Missing Frames on the Wall
- tmwashington
- Sep 8, 2021
- 2 min read
Quite symbolically, my children rip down family pictures whenever they get mad at me. Instead of using nails, I've committed to using the velcro strips that supposedly leave no trace for repainting (not true). So they often come loose with four children traipsing up and down the stairs. The first few, fell naturally or unintentionally. Hitting each step on their way down, clanging and banging and leaving shattered glass scattered down the stairs. But sometime between the accidents and the stomping, my oldest decided the way to really get under my skin, was to intentionally take them off the wall. Shouting how much he hates me, grabbing a cherished photo and unhinging it from its shrine on wall. He wouldn't smash it, only take it off and leave it on the stairs. Starting with, of course, the ones with him and I alone and then moved onto others with more family members. Saying hurtful words like, "You're not my real mother" and "I only love my biological mother," - words reserved for adoptive mothers that sting just the right way. Words flung like arrows hitting every target. And of course, the other children tried to follow suit. Luckily my youngest two don't have the fine motor skills to pull it off.

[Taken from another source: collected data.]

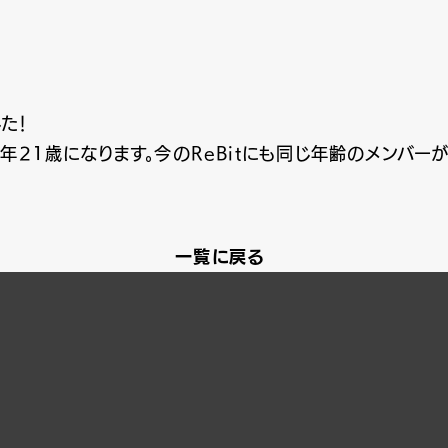
た！
年21歳になります。今のReBitにも同じ年齢のメンバ
一覧に戻る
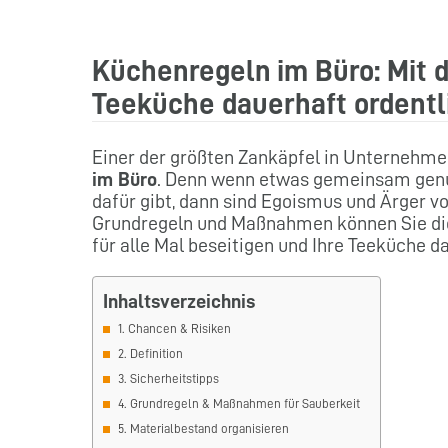
Küchenregeln im Büro: Mit d
Teeküche dauerhaft ordentli
Einer der größten Zankäpfel in Unternehm
im Büro
. Denn wenn etwas gemeinsam genut
dafür gibt, dann sind Egoismus und Ärger v
Grundregeln und Maßnahmen können Sie dies
für alle Mal beseitigen und Ihre Teeküche d
Inhaltsverzeichnis
1. Chancen & Risiken
2. Definition
3. Sicherheitstipps
4. Grundregeln & Maßnahmen für Sauberkeit
5. Materialbestand organisieren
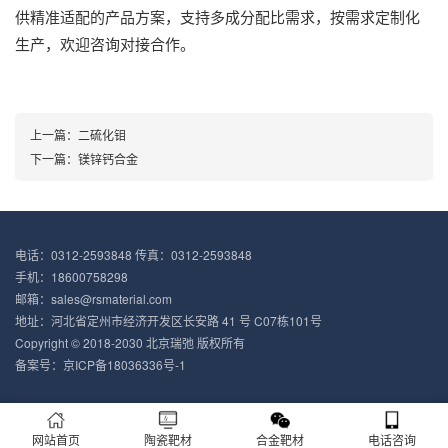
供精准适配的产品方案，支持多成分配比需求，按需求定制化
生产，欢迎咨询对接合作。
上一篇：二硫化钼
下一篇：镁锌钙合金
电话：0312-2593848 传真：0312-2593848
手机：18600758298
邮箱：sales@rsmaterial.com
地址：河北省定州市经济开发区长安路 41 号 C07栋101号
Copyright © 2018-2030 北京瑞弛 版权所有
备案号：
京ICP备18036336号-1
网站首页
陶瓷靶材
合金靶材
电话咨询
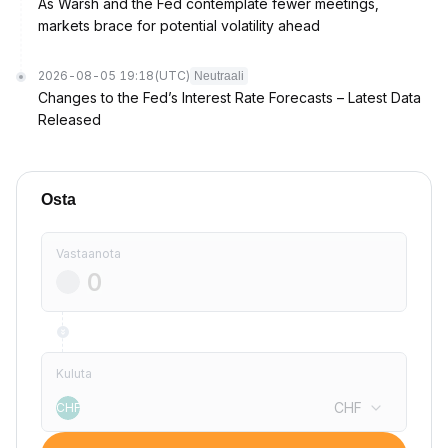
As Warsh and the Fed contemplate fewer meetings,
markets brace for potential volatility ahead
2026-08-05 19:18
(UTC)
Neutraali
Changes to the Fed’s Interest Rate Forecasts – Latest Data
Released
Osta
Vastaanota
Kuluta
CHF
CHF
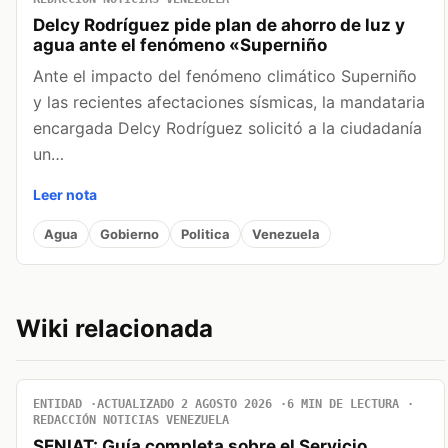
Delcy Rodríguez pide plan de ahorro de luz y
agua ante el fenómeno «Superniño
Ante el impacto del fenómeno climático Superniño
y las recientes afectaciones sísmicas, la mandataria
encargada Delcy Rodríguez solicitó a la ciudadanía
un…
Leer nota
Agua
Gobierno
Politica
Venezuela
Wiki relacionada
ENTIDAD
ACTUALIZADO 2 AGOSTO 2026
6 MIN DE LECTURA
REDACCIÓN NOTICIAS VENEZUELA
SENIAT: Guía completa sobre el Servicio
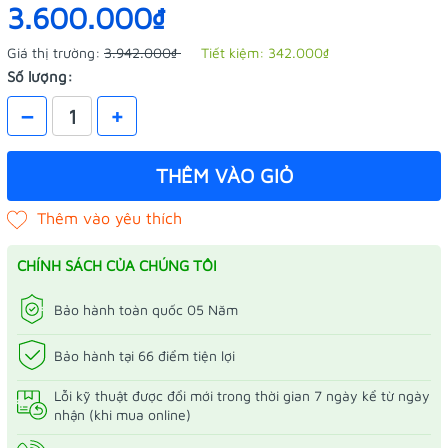
3.600.000₫
Giá thị trường:
3.942.000₫
Tiết kiệm:
342.000₫
Số lượng:
–
+
THÊM VÀO GIỎ
CHÍNH SÁCH CỦA CHÚNG TÔI
Bảo hành toàn quốc 05 Năm
Bảo hành tại 66 điểm tiện lợi
Lỗi kỹ thuật được đổi mới trong thời gian 7 ngày kể từ ngày
nhận (khi mua online)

Since my oldest son has left home, I have not taken the time to put the rest of the pictures back - leaving gaping holes in the collage up the walls. It's constantly on my "to do" list but never seems to find its way to the top. There's something just too sad about having to open the packages of velcro strips, hold them in place for 60 seconds, and make sure they snap into place. Waiting an hour before finally returning each frame to its rightful place. Something in his absence has sucked the energy out of this simple task. I think it could be that I never look too closely at the pictures when I pass them. Up and down the stairs countless times a day - never really looking at my aging children or my younger self. Never recounting the mistakes and triumphs I've made as a mother. And to take the moments to revisit those, right now, is just too painful. So our house remains incomplete - fractured, broken, with giant gaping holes where happy memories should have been - waiting for a day when I have enough left in my heart to reclaim them.